MARO bear put spread positions are structurally moderately bearish; the modeled P&L assumes European-style exercise at expiration and ignores early assignment, transaction costs, dividends paid before expiry on the stock leg (when present), and the bid-ask spread on the listed chain. MARO positions also carry Financial Services sector concentration risk; news flow inside the sector (peer earnings, regulatory shifts, supply-chain headlines) can move MARO alongside the broader basket even when MARO-specific fundamentals are unchanged. Long-premium structures like a bear put spread on MARO are particularly exposed to IV-crush risk through scheduled events (earnings, FDA decisions, central-bank meetings) where IV typically contracts post-event regardless of the directional outcome. Always rebuild the position from current MARO chain quotes before placing a trade.
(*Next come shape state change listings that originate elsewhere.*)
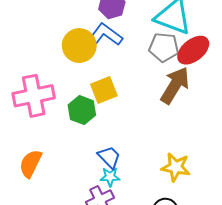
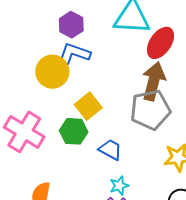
gray pentagon: (164, 47) -> (150, 110), moved, size x1.4
pink cross: (34, 96) -> (24, 132), turned -30
blue trapezoid: (109, 157) -> (110, 150), moved

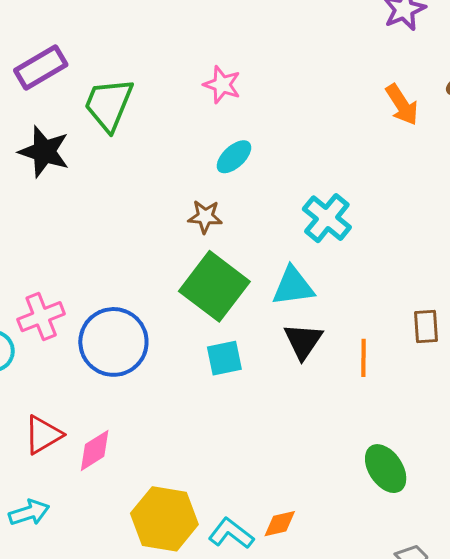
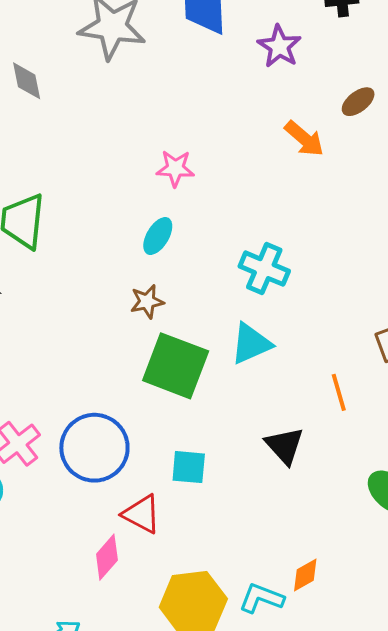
pink star: (222, 85) -> (175, 168), moved
black triangle: (303, 341) -> (285, 446), moved
cyan square: (224, 358) -> (189, 467), moved, turned 33
red triangle: (43, 435) -> (142, 514), moved, turned -45

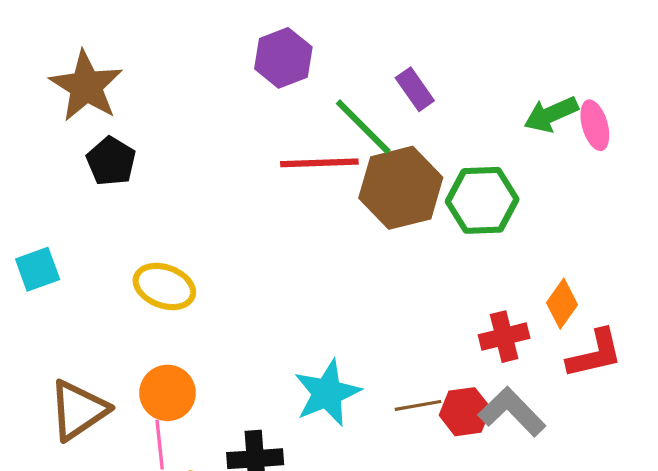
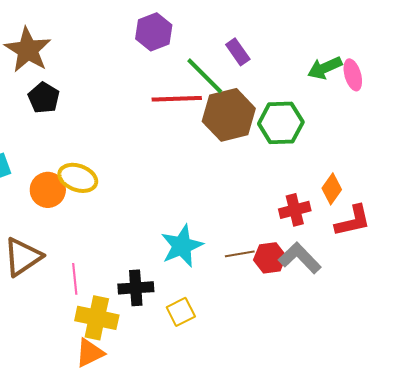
orange circle: (167, 393) -> (48, 190), moved

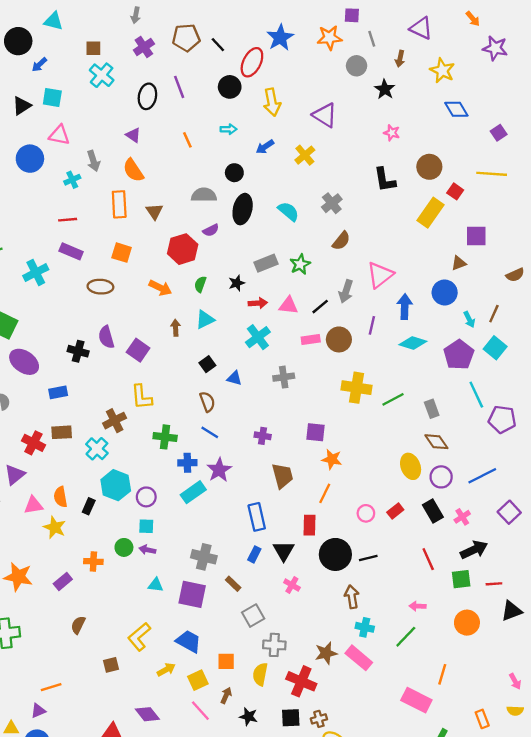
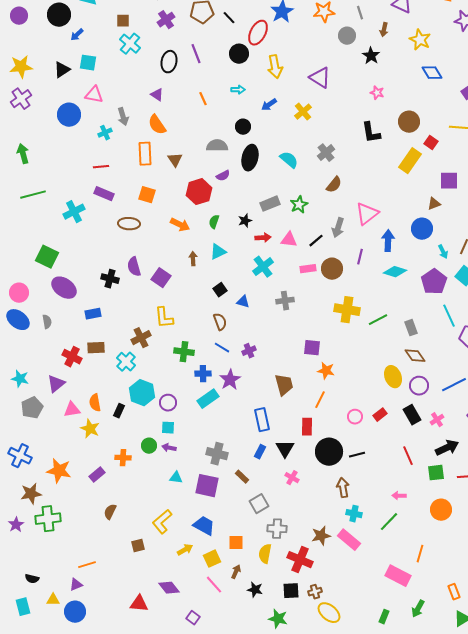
purple cross: (263, 436) -> (249, 351), moved, turned -32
Frequently asked questions
- What is a bear put spread on MARO?
- A bear put spread on MARO is the bear put spread strategy applied to MARO (etf). The strategy is structurally moderately bearish: A bear put spread buys an at-the-money put and sells an out-of-the-money put at a lower strike for defined risk and defined reward bounded by the strike width. With MARO etf trading near $6.34, the strikes shown on this page are snapped to the nearest listed MARO chain strike and the premiums come straight from the end-of-day bid/ask midpoint.
- How are MARO bear put spread max profit and max loss calculated?
- Max profit equals strike width minus net debit times 100; max loss equals net debit times 100. Breakeven is long-put strike minus net debit. For the MARO bear put spread priced from the end-of-day chain at a 30-day expiry (ATM IV 168.60%), the computed maximum profit is unbounded per contract and the computed maximum loss is unbounded per contract. Live intraday quotes will differ as the chain moves through the trading session.
- What is the breakeven for a MARO bear put spread?
- The breakeven for the MARO bear put spread priced on this page is no defined breakeven on the modeled curve at expiration, derived from end-of-day chain premiums. Breakeven is the underlying price at which the strategy's P&L crosses zero ignoring transaction costs and assignment risk. The current MARO market-implied 1-standard-deviation expected move is approximately 48.34%; if the move sits well outside the breakeven distance, the structure's risk-reward becomes correspondingly tighter.
- When should you consider a bear put spread on MARO?
- Bear put spreads on MARO reduce the cost of a bearish MARO etf position by selling a lower-strike put; suited to moderate-decline theses where price reaches but does not vastly exceed the short strike.
- How does current MARO implied volatility affect this bear put spread?
- MARO ATM IV is at 168.60% with IV rank near 48.11%, which is mid-range against its 1-year history. Strategy selection depends more on directional thesis and expected move than on a strong IV signal.